Exercise description: Reproduce all the entries, matching the original word for word.

(Stored data)
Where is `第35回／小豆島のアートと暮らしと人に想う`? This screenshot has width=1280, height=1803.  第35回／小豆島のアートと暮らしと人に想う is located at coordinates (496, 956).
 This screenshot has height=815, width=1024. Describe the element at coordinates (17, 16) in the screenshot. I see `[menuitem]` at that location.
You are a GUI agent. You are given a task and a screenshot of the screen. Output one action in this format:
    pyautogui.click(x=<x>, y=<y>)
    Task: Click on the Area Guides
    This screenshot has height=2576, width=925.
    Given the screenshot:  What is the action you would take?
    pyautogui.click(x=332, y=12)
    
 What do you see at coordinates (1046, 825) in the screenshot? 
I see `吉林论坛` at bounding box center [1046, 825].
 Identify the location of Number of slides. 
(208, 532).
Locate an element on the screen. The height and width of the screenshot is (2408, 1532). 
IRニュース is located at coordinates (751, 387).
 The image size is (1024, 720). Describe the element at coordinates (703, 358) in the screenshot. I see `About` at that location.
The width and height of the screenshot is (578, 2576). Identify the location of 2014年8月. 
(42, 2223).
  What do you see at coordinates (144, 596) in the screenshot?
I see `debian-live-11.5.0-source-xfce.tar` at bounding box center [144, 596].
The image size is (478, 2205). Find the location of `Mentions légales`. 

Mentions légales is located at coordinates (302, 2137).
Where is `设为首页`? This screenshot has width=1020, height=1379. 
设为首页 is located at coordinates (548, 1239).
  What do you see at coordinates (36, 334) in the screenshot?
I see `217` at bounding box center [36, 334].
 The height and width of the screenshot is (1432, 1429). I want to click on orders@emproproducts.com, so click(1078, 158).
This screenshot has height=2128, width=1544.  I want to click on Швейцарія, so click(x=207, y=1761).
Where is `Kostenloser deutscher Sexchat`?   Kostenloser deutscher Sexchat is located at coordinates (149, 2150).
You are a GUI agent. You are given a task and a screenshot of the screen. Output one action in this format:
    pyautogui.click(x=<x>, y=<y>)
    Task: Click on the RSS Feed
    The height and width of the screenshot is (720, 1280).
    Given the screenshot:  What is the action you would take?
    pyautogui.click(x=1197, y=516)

Final answer:
Where is `第35回／小豆島のアートと暮らしと人に想う`? This screenshot has width=1280, height=1803.  第35回／小豆島のアートと暮らしと人に想う is located at coordinates (496, 956).
 This screenshot has height=815, width=1024. Describe the element at coordinates (17, 16) in the screenshot. I see `[menuitem]` at that location.
You are a GUI agent. You are given a task and a screenshot of the screen. Output one action in this format:
    pyautogui.click(x=<x>, y=<y>)
    Task: Click on the Area Guides
    This screenshot has height=2576, width=925.
    Given the screenshot:  What is the action you would take?
    pyautogui.click(x=332, y=12)
    
 What do you see at coordinates (1046, 825) in the screenshot? 
I see `吉林论坛` at bounding box center [1046, 825].
 Identify the location of Number of slides. 
(208, 532).
Locate an element on the screen. The height and width of the screenshot is (2408, 1532). 
IRニュース is located at coordinates (751, 387).
 The image size is (1024, 720). Describe the element at coordinates (703, 358) in the screenshot. I see `About` at that location.
The width and height of the screenshot is (578, 2576). Identify the location of 2014年8月. 
(42, 2223).
  What do you see at coordinates (144, 596) in the screenshot?
I see `debian-live-11.5.0-source-xfce.tar` at bounding box center [144, 596].
The image size is (478, 2205). Find the location of `Mentions légales`. 

Mentions légales is located at coordinates (302, 2137).
Where is `设为首页`? This screenshot has width=1020, height=1379. 
设为首页 is located at coordinates (548, 1239).
  What do you see at coordinates (36, 334) in the screenshot?
I see `217` at bounding box center [36, 334].
 The height and width of the screenshot is (1432, 1429). I want to click on orders@emproproducts.com, so click(1078, 158).
This screenshot has height=2128, width=1544.  I want to click on Швейцарія, so click(x=207, y=1761).
Where is `Kostenloser deutscher Sexchat`?   Kostenloser deutscher Sexchat is located at coordinates (149, 2150).
You are a GUI agent. You are given a task and a screenshot of the screen. Output one action in this format:
    pyautogui.click(x=<x>, y=<y>)
    Task: Click on the RSS Feed
    The height and width of the screenshot is (720, 1280).
    Given the screenshot:  What is the action you would take?
    pyautogui.click(x=1197, y=516)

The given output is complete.